[Saved entries]
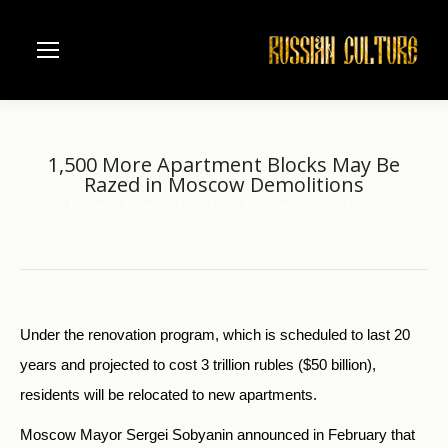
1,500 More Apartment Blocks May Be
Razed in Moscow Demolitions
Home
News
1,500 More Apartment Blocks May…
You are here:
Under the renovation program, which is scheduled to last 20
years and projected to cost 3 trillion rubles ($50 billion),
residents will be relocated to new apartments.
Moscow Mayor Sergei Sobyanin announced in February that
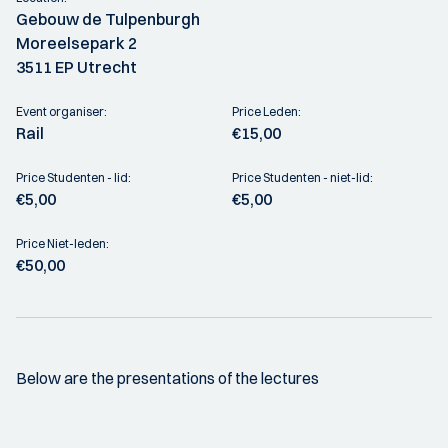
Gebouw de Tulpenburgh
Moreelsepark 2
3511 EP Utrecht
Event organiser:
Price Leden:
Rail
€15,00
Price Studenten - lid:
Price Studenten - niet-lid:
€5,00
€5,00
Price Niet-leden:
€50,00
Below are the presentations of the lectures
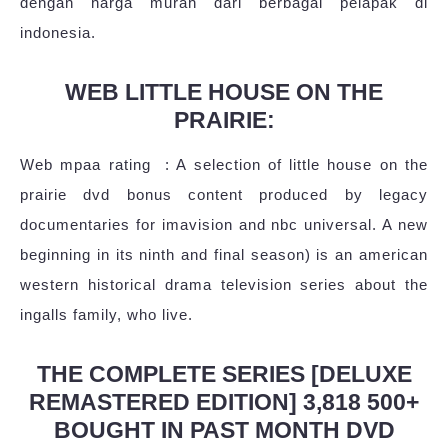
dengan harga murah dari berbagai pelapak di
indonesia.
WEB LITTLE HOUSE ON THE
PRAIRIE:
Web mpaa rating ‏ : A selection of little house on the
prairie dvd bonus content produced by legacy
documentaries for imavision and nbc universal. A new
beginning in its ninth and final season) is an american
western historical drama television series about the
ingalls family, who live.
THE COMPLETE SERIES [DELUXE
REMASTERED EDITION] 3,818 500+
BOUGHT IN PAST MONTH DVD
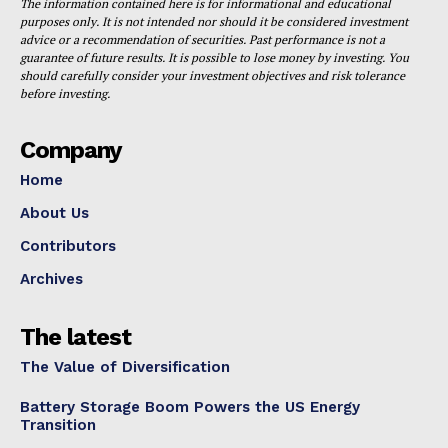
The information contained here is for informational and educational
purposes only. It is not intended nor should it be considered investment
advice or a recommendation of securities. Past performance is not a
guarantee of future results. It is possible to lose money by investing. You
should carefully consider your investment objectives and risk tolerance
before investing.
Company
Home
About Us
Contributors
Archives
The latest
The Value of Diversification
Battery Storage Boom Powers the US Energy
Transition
==
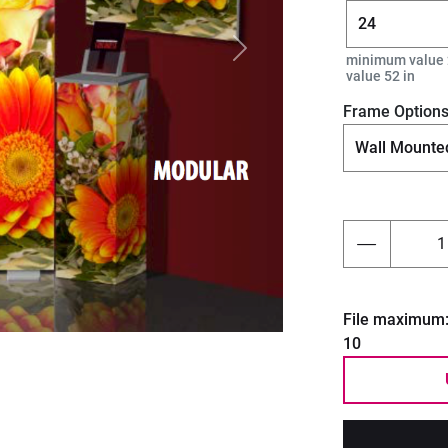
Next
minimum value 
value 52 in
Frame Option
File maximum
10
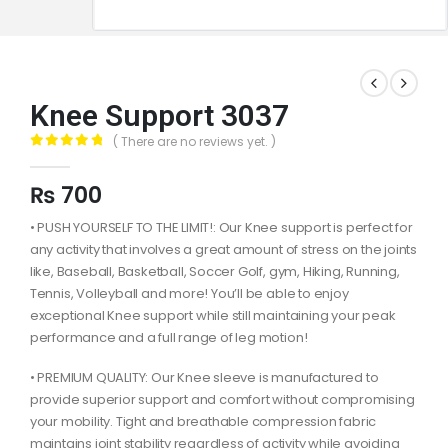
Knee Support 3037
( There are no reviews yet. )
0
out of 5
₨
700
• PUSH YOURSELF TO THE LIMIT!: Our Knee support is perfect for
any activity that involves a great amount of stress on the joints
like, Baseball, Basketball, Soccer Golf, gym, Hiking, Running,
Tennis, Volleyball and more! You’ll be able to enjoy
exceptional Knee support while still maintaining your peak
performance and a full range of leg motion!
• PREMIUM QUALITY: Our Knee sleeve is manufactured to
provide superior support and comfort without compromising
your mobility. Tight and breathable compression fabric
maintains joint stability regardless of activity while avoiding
--
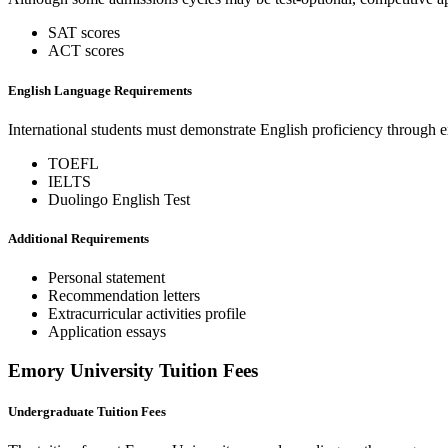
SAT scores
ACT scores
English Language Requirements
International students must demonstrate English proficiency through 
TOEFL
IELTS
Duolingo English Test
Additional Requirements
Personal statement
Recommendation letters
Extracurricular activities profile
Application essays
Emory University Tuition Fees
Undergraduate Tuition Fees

Directions: Please output exactly the lines between the one holding "( There are no reviews yet. )" and the one holding "maintains joint stability" in the records above, inclusive, and nothing more.

Exercise answer:
( There are no reviews yet. )
0
out of 5
₨
700
• PUSH YOURSELF TO THE LIMIT!: Our Knee support is perfect for
any activity that involves a great amount of stress on the joints
like, Baseball, Basketball, Soccer Golf, gym, Hiking, Running,
Tennis, Volleyball and more! You’ll be able to enjoy
exceptional Knee support while still maintaining your peak
performance and a full range of leg motion!
• PREMIUM QUALITY: Our Knee sleeve is manufactured to
provide superior support and comfort without compromising
your mobility. Tight and breathable compression fabric
maintains joint stability regardless of activity while avoiding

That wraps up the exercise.